Kiss
Puke
Isn't the perk of being in a relationship not having to put in effort for sex?
he must have thought the song was "ejacuate on the dance floor"
boyfriend # 1 is in the bathroom and boyfriend # 2 is ringing the doorbell need back up this is not a drill i repeat this is not a drill
Restaurants Roasting People Who Gave Them Negative Yelp Reviews (25 Pics)
I need to make a 'no kissing' rule for my casual hookups during cold season...this cold is so not worth it.
its likemy ribs anf my hesrt aew cuddlingn
Dreamed I made out with a stranger after falling out of a car, let's make this happen tonight.
I was high fiving everyone. I even high fived with the wall for doing such a good job suporting the ceiling and keeping us alive.
We fucked to showtunes. Never going out with a theatre major ever again.
Woman Posts Harassing DMs From Creep Online, Now He’s Upset Because People Told His Mom
Got to the gym, getting changed, found a jello shot in my shoes.
Let's go dancing. I wanna sprain an ankle. And a labia. My labia or yours. I'm not picky.
You were upset that she was flirting with your boyfriend so I thought the best game plan was to show her my boobs and get her to make out with me instead. I am the greatest friend on absinthe.

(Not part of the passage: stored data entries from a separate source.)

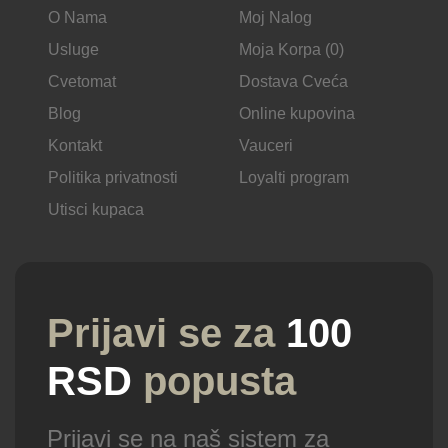
O Nama
Moj Nalog
Usluge
Moja Korpa (0)
Cvetomat
Dostava Cveća
Blog
Online kupovina
Kontakt
Vauceri
Politika privatnosti
Loyalti program
Utisci kupaca
Prijavi se za
100
RSD
popusta
Prijavi se na naš sistem za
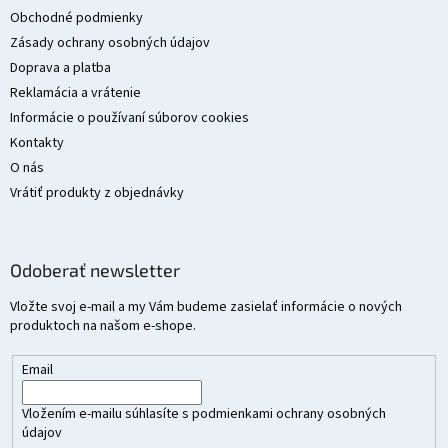
t
Obchodné podmienky
i
Zásady ochrany osobných údajov
e
Doprava a platba
Reklamácia a vrátenie
Informácie o používaní súborov cookies
Kontakty
O nás
Vrátiť produkty z objednávky
Odoberať newsletter
Vložte svoj e-mail a my Vám budeme zasielať informácie o nových
produktoch na našom e-shope.
Email
Vložením e-mailu súhlasíte s
podmienkami ochrany osobných
údajov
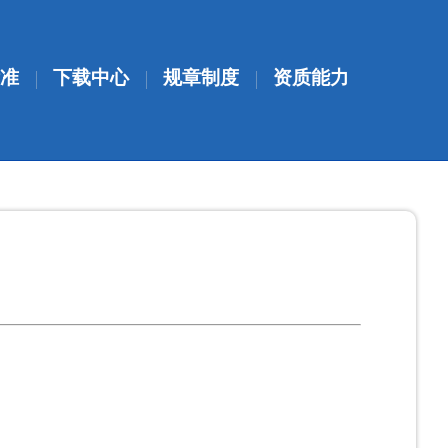
准
下载中心
规章制度
资质能力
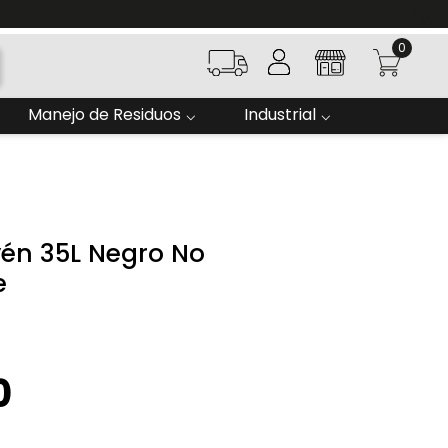
TYC
0
Manejo de Residuos
Industrial
én 35L Negro No
e
0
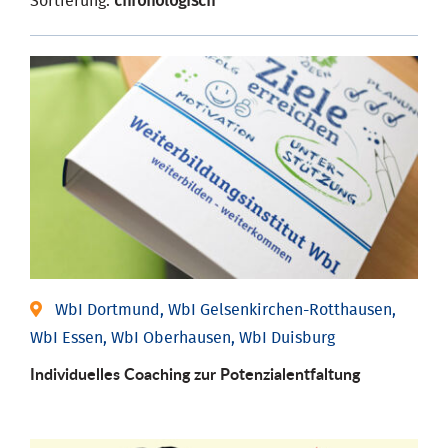
Sortierung:
chronologisch
WbI Dortmund, WbI Gelsenkirchen-Rotthausen,
WbI Essen, WbI Oberhausen, WbI Duisburg
Individuelles Coaching zur Potenzialentfaltung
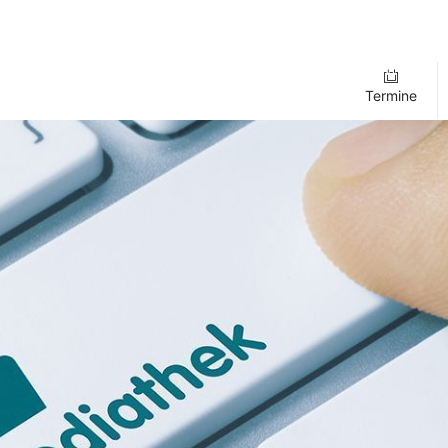
Termine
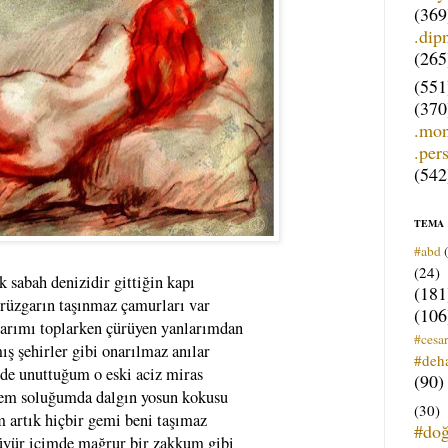
(369
.dip
(265
(551
(370
.mo
.per
(542
TEMA
#abd
(24)
k sabah denizidir gittiğin kapı
(181
 rüzgarın taşınmaz çamurları var
(106
arımı toplarken çürüyen yanlarımdan
#cesar
ış şehirler gibi onarılmaz anılar
#deh
de unuttuğum o eski aciz miras
(90)
em soluğumda dalgın yosun kokusu
(30)
m artık hiçbir gemi beni taşımaz
#do
üyür içimde mağrur bir zakkum gibi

So I am watching ghostbusters and I realized Rick moranis is basically in the friends zone than he turns into the key master bangs her and it leads to the end of the world...maybe there is a reason people are in the friend zone
I feel like you should store your weed in something that suits your personality. For example mines in a hollowed out disney princess book.
He’s definitely circumcised. There’s not enough room in those speedos for a foreskin with that fire hose he’s packing.